Greer is a retired special education teacher and is also a County Office of Education delegate for Mendocino, Humboldt, Lake and Del Norte counties on the California School Boards Association.
Greer said he is also a founding member on a new organization that focuses on county offices of education.
In the two years since he last ran for Assembly, Greer says things haven’t changed.
“My big thing is accountability and that’s (why) I’m running, because I want to see people held accountable for whatever they’re doing,” he said. “I don’t care if they’re Republican, I don’t care if they’re Democrat, I don’t care if they’re independent — people need to be held accountable and it’s not happening in Sacramento.”
During the conversation, Bludworth also asked each candidate where they stand on transgender issues..
Saulsbury, a mental health clinician, said that his being a Republican is “very challenging because of my political views and my stance. But, he said he sees first-hand how policies and systems have both failed and supported the transgender community.
“Human life should never become politicized, it should be dignified,” he said. “We have to figure out how to live together and coexist in a way where it’s effective. It’s very difficult right now with a lot of policies that are going back and forth (about) whether or not certain benefits should be allowed or benefits should not be allowed for the transgender community.”
Geist compared his background as a researcher to Saulsbury’s career as a mental health clinician and said that sexuality is a learned behavior. Noting that children often change their minds as they get older, Geist said he’s heard of people being sad because they chose to seek “transgender surgery.”
Geist said one of his friends many years ago “went that way” and he’s grateful for that education
“In the end we need to teach each other with respect and loving and understanding even when it makes some people uncomfortable,” he said.
Greer isn’t uncomfortable discussing transgender issues — he has transgender grandchildren — but he says he believes in two genders. He argues that “boys should not be in girls’ sports” that transgender girls participating with other girls are causing those athletes to lose scholarships.
“Just recently in California, one young man in the triple jump — it was a 20-foot difference between hime and what the boys did, but because he was transgender and ran against the girls and he won the championship,” Greer said. “That’s not right.”
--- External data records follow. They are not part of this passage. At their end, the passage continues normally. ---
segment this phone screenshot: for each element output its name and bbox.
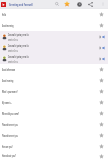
staticText: Good morning	[2, 24, 14, 28]
button[interactable]: Favourite	[95, 141, 108, 152]
button[interactable]: What's your name?	[0, 86, 108, 97]
button[interactable]: Favourite	[95, 130, 108, 141]
staticText: Good evening	[2, 79, 13, 83]
button[interactable]: Good morning	[0, 20, 108, 31]
button[interactable]: Language	[75, 0, 84, 8]
button[interactable]: Good afternoon	[0, 64, 108, 75]
button[interactable]: Pleased to meet you	[0, 119, 108, 130]
staticText: When did you come?	[2, 112, 19, 116]
staticText: Hello	[2, 13, 6, 17]
staticText: cmt n.h u	[8, 49, 18, 53]
button[interactable]: Good evening	[0, 75, 108, 86]
button[interactable]: Hello	[0, 9, 108, 20]
button[interactable]: Favourite	[95, 97, 108, 108]
button[interactable]: Favourite	[95, 9, 108, 20]
button[interactable]: Favourite	[95, 64, 108, 75]
staticText: My name is...	[2, 101, 12, 105]
button[interactable]: Pleased to meet you	[0, 130, 108, 141]
button[interactable]: How are you?	[0, 141, 108, 152]
staticText: Can na bi ya ta ye ne la	[8, 33, 29, 37]
button[interactable]: App icon	[1, 2, 6, 7]
staticText: Pleased to meet you	[2, 134, 18, 138]
button[interactable]: My name is...	[0, 97, 108, 108]
button[interactable]: Favourite	[95, 20, 108, 31]
staticText: What's your name?	[2, 90, 18, 94]
staticText: How are you?	[2, 145, 13, 149]
button[interactable]: Favourite	[95, 86, 108, 97]
button[interactable]: Favourite	[95, 75, 108, 86]
button[interactable]: Favourite	[95, 108, 108, 119]
button[interactable]: Favourite	[95, 119, 108, 130]
button[interactable]: Favourite	[95, 152, 108, 160]
button[interactable]: Search	[52, 0, 61, 8]
button[interactable]: Play audio	[95, 31, 108, 42]
staticText: cmt n.h u	[8, 38, 18, 42]
button[interactable]: Can na bi ya ta ye ne la	[0, 42, 108, 53]
button[interactable]: Play audio	[95, 42, 108, 53]
staticText: Can na bi ya ta ye ne la	[8, 55, 29, 59]
button[interactable]: Favorite	[62, 0, 71, 8]
button[interactable]: Play audio	[95, 53, 108, 64]
staticText: cmt n.h u	[8, 60, 18, 64]
button[interactable]: When did you come?	[0, 108, 108, 119]
staticText: Pleased to meet you	[2, 123, 18, 127]
button[interactable]: How about you?	[0, 152, 108, 160]
button[interactable]: Share	[86, 0, 95, 8]
staticText: How about you?	[2, 154, 16, 158]
button[interactable]: Can na bi ya ta ye ne la	[0, 53, 108, 64]
button[interactable]: Can na bi ya ta ye ne la	[0, 31, 108, 42]
staticText: Greeting and Farewell	[9, 3, 33, 7]
staticText: Can na bi ya ta ye ne la	[8, 44, 29, 48]
staticText: Good afternoon	[2, 68, 15, 72]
Greer was referring to AB Hernandez, a trans girl from Riverside County who took home gold medals in two events at a state track and field competition in June 2025.
Though trans students have been allowed to participate in sex-segregated school programs since 2013, the California Interscholastic Federation made a last-minute rule change to allow an extra competitor to take part in the three events Hernandez was participating in, the Associated Press reported in May 2025.
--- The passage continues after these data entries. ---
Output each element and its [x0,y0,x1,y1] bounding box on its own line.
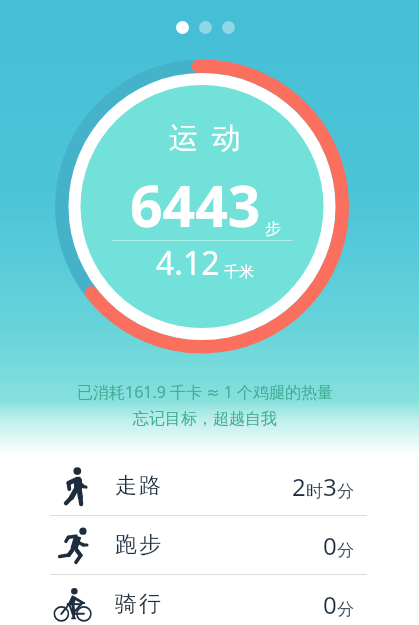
other: 走路 [53,464,95,508]
staticText: 千米 [224,263,254,282]
staticText: 走路 [114,472,162,500]
staticText: 跑步 [114,531,162,559]
staticText: 4.12 [156,241,220,285]
staticText: 骑行 [114,590,162,618]
staticText: 分 [337,481,354,502]
staticText: 3 [323,470,337,503]
staticText: 2 [292,470,306,503]
staticText: 忘记目标，超越自我 [133,409,277,429]
button[interactable]: 骑行 [0,575,419,625]
button[interactable]: 走路 [0,457,419,515]
staticText: 分 [337,540,354,561]
staticText: 时 [306,481,323,502]
other: 跑步 [53,523,95,567]
staticText: 运 [169,120,198,157]
button[interactable]: 跑步 [0,516,419,574]
staticText: 分 [337,599,354,620]
other: 骑行 [53,582,95,625]
staticText: 步 [265,219,281,239]
staticText: 0 [323,529,337,562]
staticText: 0 [323,588,337,621]
other: Page indicator [176,21,235,34]
staticText: 动 [212,120,241,157]
staticText: 已消耗161.9 千卡 ≈ 1 个鸡腿的热量 [77,381,334,403]
staticText: 6443 [130,166,261,244]
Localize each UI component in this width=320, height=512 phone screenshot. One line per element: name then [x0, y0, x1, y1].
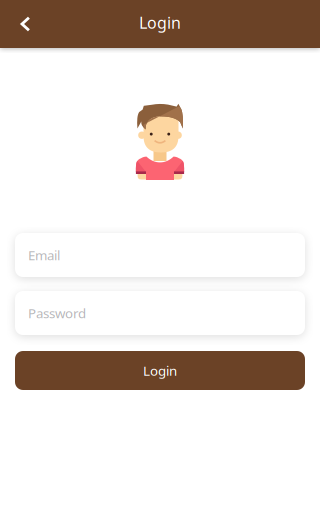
- staticText: Email: [28, 246, 60, 264]
- button[interactable]: Login: [15, 351, 305, 390]
- button[interactable]: Back: [4, 2, 48, 46]
- staticText: Password: [28, 304, 86, 322]
- staticText: Login: [139, 12, 181, 33]
- staticText: Login: [143, 362, 177, 379]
Greer argues that the root of the challenges many transgender individuals face is due to children being exposed to it at school. He said he doesn’t agree with the far right way some of his fellow Republicans would handle the issue, but he doesn’t think gender identity should be a protected class.
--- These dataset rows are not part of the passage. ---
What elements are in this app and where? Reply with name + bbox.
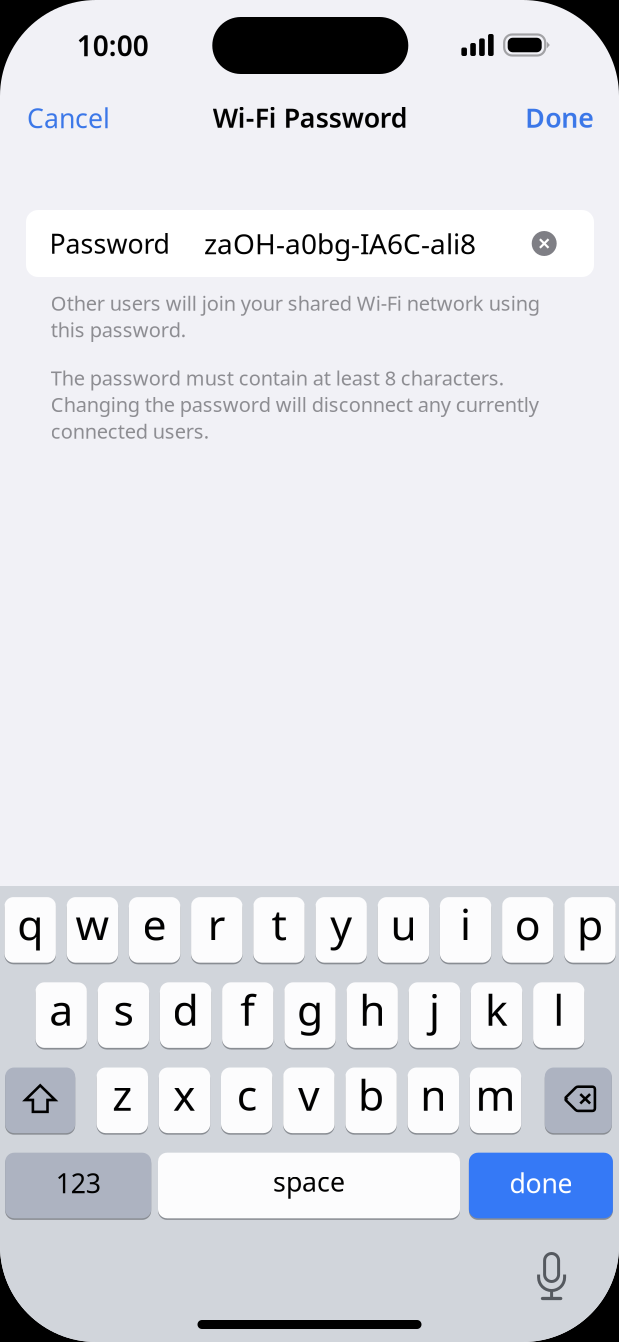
button[interactable]: Done bbox=[494, 90, 594, 144]
button[interactable]: h bbox=[346, 981, 398, 1049]
button[interactable]: i bbox=[440, 896, 491, 964]
staticText: t bbox=[272, 896, 286, 952]
staticText: l bbox=[553, 981, 564, 1038]
staticText: q bbox=[17, 896, 43, 952]
staticText: w bbox=[75, 896, 109, 952]
button[interactable]: q bbox=[4, 896, 56, 964]
staticText: v bbox=[298, 1066, 320, 1123]
button[interactable]: a bbox=[36, 981, 87, 1049]
staticText: i bbox=[460, 896, 471, 952]
staticText: zaOH-a0bg-IA6C-ali8 bbox=[204, 225, 476, 262]
staticText: The password must contain at least 8 cha… bbox=[51, 364, 539, 444]
staticText: Wi-Fi Password bbox=[213, 100, 408, 135]
button[interactable]: e bbox=[129, 896, 180, 964]
button[interactable]: Shift bbox=[5, 1066, 75, 1135]
staticText: a bbox=[49, 981, 73, 1038]
staticText: n bbox=[420, 1066, 446, 1123]
button[interactable]: Delete bbox=[545, 1066, 612, 1135]
button[interactable]: Dictation bbox=[523, 1248, 581, 1306]
button[interactable]: r bbox=[191, 896, 242, 964]
button[interactable]: o bbox=[502, 896, 554, 964]
button[interactable]: v bbox=[283, 1066, 335, 1135]
staticText: Done bbox=[525, 100, 594, 135]
button[interactable]: k bbox=[471, 981, 522, 1049]
staticText: Password bbox=[50, 226, 170, 261]
button[interactable]: x bbox=[159, 1066, 210, 1135]
staticText: o bbox=[515, 896, 541, 952]
button[interactable]: y bbox=[316, 896, 367, 964]
staticText: 10:00 bbox=[77, 27, 149, 64]
staticText: Other users will join your shared Wi-Fi … bbox=[51, 290, 540, 343]
button[interactable]: c bbox=[221, 1066, 272, 1135]
staticText: z bbox=[112, 1066, 132, 1123]
staticText: j bbox=[429, 981, 440, 1038]
staticText: r bbox=[208, 896, 226, 952]
staticText: done bbox=[509, 1165, 572, 1201]
staticText: c bbox=[237, 1066, 257, 1123]
button[interactable]: p bbox=[564, 896, 616, 964]
staticText: m bbox=[476, 1066, 516, 1123]
staticText: Cancel bbox=[27, 100, 110, 136]
button[interactable]: w bbox=[67, 896, 118, 964]
button[interactable]: t bbox=[253, 896, 305, 964]
staticText: f bbox=[240, 981, 255, 1038]
button[interactable]: s bbox=[98, 981, 149, 1049]
button[interactable]: Clear text bbox=[522, 222, 566, 266]
button[interactable]: Cancel bbox=[27, 91, 137, 145]
button[interactable]: space bbox=[158, 1151, 460, 1220]
staticText: b bbox=[358, 1066, 384, 1123]
button[interactable]: 123 bbox=[5, 1151, 151, 1220]
staticText: y bbox=[330, 896, 352, 952]
button[interactable]: z bbox=[97, 1066, 148, 1135]
staticText: space bbox=[273, 1164, 345, 1199]
button[interactable]: m bbox=[470, 1066, 521, 1135]
button[interactable]: l bbox=[533, 981, 584, 1049]
staticText: u bbox=[390, 896, 416, 952]
button[interactable]: j bbox=[409, 981, 460, 1049]
button[interactable]: done bbox=[469, 1151, 613, 1220]
button[interactable]: n bbox=[408, 1066, 459, 1135]
button[interactable]: f bbox=[222, 981, 274, 1049]
staticText: x bbox=[173, 1066, 196, 1123]
staticText: e bbox=[143, 896, 167, 952]
staticText: p bbox=[577, 896, 603, 952]
button[interactable]: g bbox=[284, 981, 336, 1049]
staticText: k bbox=[485, 981, 508, 1038]
staticText: h bbox=[359, 981, 385, 1038]
staticText: 123 bbox=[56, 1165, 101, 1201]
staticText: s bbox=[113, 981, 133, 1038]
staticText: g bbox=[297, 981, 323, 1038]
button[interactable]: b bbox=[345, 1066, 397, 1135]
staticText: d bbox=[173, 981, 199, 1038]
button[interactable]: d bbox=[160, 981, 211, 1049]
button[interactable]: u bbox=[378, 896, 429, 964]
“I believe very firmly that the things that are happening in schools, teaching transgender, different genders and all that type of stuff, is causing more mental health issues in our children… than ever happened before,” Greer said. “I did not lose the love of my grandchildren when they became transgender. I supported them in their decision… Their goal is to be happy, but in schools, it’s important that the parents are part of that process.”